Processes and Analyzing Data

Rick Sellens

37 Processes and Analyzing Data

Smoothing Data to Remove Noise

Data from mechanical systems usually changes fairly slowly compared to electrical systems and we can often define a characteristic time or frequency and ignore changes in the data that happen any faster. Some sort of time averaging over multiple samples will smooth out the sample to sample variations, reducing the noise at frequencies near the sampling frequency and providing a better estimate of actual values. Often we must make immediate decisions based on the data we have available to date. The recent COVID-19 pandemic provides a stark example of the need to interpret limited data in as timely a fashion as possible. We have all been watching this data closely and need the skills to assess it critically. Different control choices made in the spring have so far led to significantly different outcomes.

Notice how important it is to use the right approach to smoothing when interpreting the data. Averaging over larger sample sizes also reduces the noise in the data.

An Exponential Smoothing example is provided in the RWS-Notes/Code-Arduino/Learning Sequence SAMD/ S1.3_New_Tab_and_Smoothing sketch (Arduino S1.3)

Post-Processing of Time Series Data

If you wait until after a full time series data set is collected, you can base your estimates for the actual value at a particular time on data from both before and after that time. Knowing something about the future allows better estimates of the present. Processing offline reduces the pressure to complete calculations quickly, allowing for more sophisticated techniques. However, it doesn’t allow you to take any action in the present.

Any technique that can be applied in real time can also be applied in post-processing. This can be really useful for testing different estimating approaches to processing the same data.
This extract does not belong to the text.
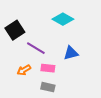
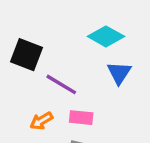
black square: (15, 30) -> (26, 55), turned -36
blue triangle: (71, 53) -> (119, 73), moved, turned -42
Real Time Processing of Time Series Data

Improving your estimates from time series data during acquisition is essential for acting immediately on those estimates to control the system being measured, however it comes with two key limitations:

The current estimate for a measured quantity can only depend on the current measurement and other measurements made in the past.
The current estimate must be calculated quickly enough to be useful in real time, usually before the next measurement is made.

Exponential Smoothing (Python 4.2) is easier to implement on a microcontroller (Arduino S1.3) than Moving Averages (Python 4.1). Smoothing provide some influence of the long time history of your data to make an estimate in the present, without needing to store all the past values in an array.

Taking Derivatives of Measured Data

Numerical differentiation is simple in concept, but those small differences in $\Delta x / \Delta t$ will amplify any noise that was there in either the time base, or in the measured values. This video (7:26) provides the basics of differentiating position to get velocity and acceleration estimates.

These two videos will help understand the sources of the differentiation noise we see in the lab and test out strategies for reducing it. By simulating the measurement, smoothing, and differentiation processes in software (Python 4.5), we can better understand the problems they generate. (video 22:02 & 11:46)

This simple differencing approach requires data for only two points in time, reducing the computational and storage overhead for limited capacity microcontrollers. More complex techniques for estimating derivatives will be covered in detail in your numerical analysis courses, and will require more history data to be stored. A pencil and paper uncertainty analysis supports the numerical results we go above (video 9:54).

Integrating Measured Data Over Time

Integration over time will provide not just instantaneous measurements, but their accumulated results over time. Integrating a flow rate will give the total volume of fluid delivered, perhaps the total litres of air breathed in during a single or multiple breaths. Integrating a velocity will give total distance travelled.

Use a global or static variable to accumulate your integral so that the total is remembered between loop calls. Each time step will add $\bar{x}\Delta t$ for the period just finished, which could be calculated as $\frac{x+x_{old}}{2}\Delta t$ , or even just $x\Delta t$ to yield the same long term integration.

Although integration is insensitive to noise because the highs and the lows will average out over time, any bias in the measurement will accumulate with every step in the integration. This may not be an issue if you are totalling a flow, but bias errors in measurements will make integrations of oscillating values drift off over time, so you may want to reset the total to zero when you reach some landmark in your measurement. For example: A long time integration of flow in and out of your lungs should be close to zero if everything that went in was breathed out, but a positive bias in the measurement may give an integration suggesting you have reached hundreds of litres of air in your lungs over time, even if the estimates for each breath a reasonably accurate.

This video (6:03) explains how to numerically integrate a signal like an acceleration and the sample code implements the calculation on the Arduino, using an ideal cosine function in place of an accelerometer measurement.

Integration is essentially just addition, and fairly accurate as long as the time steps are short. Any bias error in the measured values will build up as a large drift over time. What effect will noise have?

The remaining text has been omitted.